Morando há 16 anos em Cabo Frio, onde administra sua pousada e curte merecida aposentadoria, o craque relembrou a carreira e o orgulho de só ter jogado pelo Flamengo. “Quer coisa melhor do que ter vestido apenas essa camisa? Foi um privilégio. George Helal (ex-presidente) sempre dizia:

"Não tem Zico, Júnior, não tem ninguém. Flamenguista, rubro-negro, que encarnava quando vestia a camisa, era o Leandro’. Tenho loucura pelo Flamengo. Quando começo a falar, meus olhos enchem de lágrimas”, admite o ex-camisa 2.

A paixão pelo clube, Leandro herdou do pai, Eliziário. Ela cresceu ao som do radinho de pilha, pelo qual a dupla ouvia a narração dos jogos, aos domingos. “Um dia, vi meu pai muito triste, porque o Flamengo perdia para o Fluminense por 2 a 1. Depois do segundo gol tricolor, eu disse que iria ao banheiro, mas fui à sala ajoelhar e rezar pelo empate. Quando voltei, saiu o gol. Foi uma alegria imensa. Depois perdemos o clássico, mas me senti realizado por papai do céu atender ao meu pedido. Depois a paixão só aumentou”, frisa.

Aumentou tanto que Leandro perdeu a conta das vezes em que entrou em êxtase no Maracanã: “O momento mágico foi no Fla-Flu de 1985, quando fiz o gol de empate (1 a 1) aos 45 minutos do segundo tempo. A gente massacrava e o gol não saia. Mas uma voz me dizia que algo aconteceria. No fim, peguei a sobra de bola e soltei a bomba. Não corri para comemorar o gol. Olhei para a cima e abri os braços, me perdi, sai do ar.”

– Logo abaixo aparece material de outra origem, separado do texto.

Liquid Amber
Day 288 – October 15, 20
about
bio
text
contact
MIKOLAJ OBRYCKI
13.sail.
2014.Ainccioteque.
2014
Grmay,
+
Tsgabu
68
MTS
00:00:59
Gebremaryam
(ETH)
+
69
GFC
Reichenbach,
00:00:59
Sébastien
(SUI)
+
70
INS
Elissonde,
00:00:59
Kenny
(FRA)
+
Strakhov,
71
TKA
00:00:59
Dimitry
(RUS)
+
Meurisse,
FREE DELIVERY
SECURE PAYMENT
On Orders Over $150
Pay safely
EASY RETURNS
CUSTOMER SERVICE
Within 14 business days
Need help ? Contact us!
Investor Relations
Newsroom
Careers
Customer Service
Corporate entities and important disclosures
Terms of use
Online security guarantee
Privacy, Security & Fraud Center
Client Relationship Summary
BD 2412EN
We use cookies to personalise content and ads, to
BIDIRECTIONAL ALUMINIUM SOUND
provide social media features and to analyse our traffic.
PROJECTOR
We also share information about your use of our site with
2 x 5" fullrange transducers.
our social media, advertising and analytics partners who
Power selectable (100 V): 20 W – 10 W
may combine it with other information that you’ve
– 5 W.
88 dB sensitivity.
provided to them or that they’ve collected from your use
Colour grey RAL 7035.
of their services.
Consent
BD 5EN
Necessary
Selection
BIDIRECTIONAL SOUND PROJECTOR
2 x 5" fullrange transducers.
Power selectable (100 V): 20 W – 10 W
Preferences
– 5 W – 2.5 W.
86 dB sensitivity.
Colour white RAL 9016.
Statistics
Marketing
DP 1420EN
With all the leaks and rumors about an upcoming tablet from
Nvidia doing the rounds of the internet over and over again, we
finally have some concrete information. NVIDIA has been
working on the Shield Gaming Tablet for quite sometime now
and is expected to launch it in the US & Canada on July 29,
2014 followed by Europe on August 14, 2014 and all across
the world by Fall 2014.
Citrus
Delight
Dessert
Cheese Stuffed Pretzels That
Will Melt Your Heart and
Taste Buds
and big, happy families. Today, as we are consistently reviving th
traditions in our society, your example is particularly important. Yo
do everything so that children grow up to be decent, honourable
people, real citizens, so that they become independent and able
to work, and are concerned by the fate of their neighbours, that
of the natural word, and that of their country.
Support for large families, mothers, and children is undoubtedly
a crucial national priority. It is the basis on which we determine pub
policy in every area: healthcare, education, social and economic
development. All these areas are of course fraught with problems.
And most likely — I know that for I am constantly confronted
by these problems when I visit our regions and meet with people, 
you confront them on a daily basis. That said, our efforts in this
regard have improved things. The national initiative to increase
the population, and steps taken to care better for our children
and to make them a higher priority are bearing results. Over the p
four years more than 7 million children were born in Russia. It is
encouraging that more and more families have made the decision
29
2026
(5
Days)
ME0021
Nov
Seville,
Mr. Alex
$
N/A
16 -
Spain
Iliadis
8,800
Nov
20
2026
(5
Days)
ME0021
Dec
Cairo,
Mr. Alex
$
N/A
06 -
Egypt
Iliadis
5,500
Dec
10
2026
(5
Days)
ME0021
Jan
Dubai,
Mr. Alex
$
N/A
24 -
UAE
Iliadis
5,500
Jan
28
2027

Leandro fez história no FlamengoArquivo

Pelo gol, Leandro receberia comovente homenagem da família do locutor Jorge Cury. “Foi o último Fla-Flu que ele narrou. Pediram autorização para ele ser sepultado com minha camisa. Não sabia que ele gostava tanto de mim. Foi uma das maiores homenagens que recebi”.

Aposentadoria precoce

Leandro surpreendeu muita gente ao comunicar a aposentadoria, em 1990, aos 31 anos de idade, após um jogo contra o Bangu. Uma decisão da qual se arrepende. “Hoje acho que poderia ter jogado mais, ter dado um tempo maior para o meu joelho se readaptar. Mas não tive paciência e não queria jogar só com o nome”, diz.

Para prolongar a carreira, Leandro passou a atuar como zagueiro, em 1983. Nem assim foi esquecido da Seleção. “Pelo Telê, voltaria jogar na lateral. Ele chegou a me dizer que queria apenas 40% do meu futebol como lateral”, diz.

Lateral se aposentou precocementeArquivo

Em 1985, Leandro foi diagnosticado com uma artrose no joelho equivalente a de uma pessoa de 65 anos. Mesmo assim, jogou bem por mais cinco anos e atingiu a histórica marca de 417 jogos pelo Flamengo.

Copas de 82 e 86: marcas na carreira

A eliminação da Seleção no Mundial de 1982 (para a Itália) e a renúncia à Copa de 1986, em solidariedade ao corte de Renato Gaúcho, são os capítulos mais tristes da carreira de Leandro.

“Vira e mexe me pego pensando no que podia ter feito a mais. De vez em quando revejo o jogo, mas paro quando o placar está 2 a 2. Não consigo ver o terceiro gol da Itália, nem o final. Fico irritado”, diz, com os olhos marejados.

Quatro anos depois viria nova frustração. Leandro não apareceu no dia do embarque para o México em solidariedade a Renato, cortado por indisciplina: “Tomei a decisão certa, mas demorei a decidir. Não percebi que a desobediência tática do Renato nos treinos poderia ter pesado, como o Zico me alertou, mas não me arrependo.”